The udev software doesn't care what physical device the filesystem
content resides on, so that part has no dependency on the physical disk.
(The device path does, which is why it isn't recommended for use. :)


If you reformat the filesystem the UUID will change, though the label
may stay the same.  Each choice has a trade-off, with my preference
being UUID -- I would rather be able to mount the disk in another
machine without label conflicts, though YMMV.

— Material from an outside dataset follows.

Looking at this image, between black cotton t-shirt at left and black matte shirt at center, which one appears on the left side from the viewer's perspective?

> I regularly setup systems with /home on a separate drive. Say, when I
> swap the /home drive for another some time later, my understanding of
> persistent names is that I believe this will mean failure to boot
> since fstab entries refer to the drive name/code rather than its boot
> order.

Well, they refer to the filesystem identity, so yes: if you want to
change the filesystem to a new device then you do need to update the
fstab.

On the other hand, at that same time you have installed hardware,
formatted filesystems, transfered data and so forth.  This is, at least
for most people, not a common operation.


However -- if you routinely reformat filesystems, and you don't like
mounting by label (or forget to keep a consistent label) then, yes,
mounting by UUID or LABEL will be more pain than mounting by disk.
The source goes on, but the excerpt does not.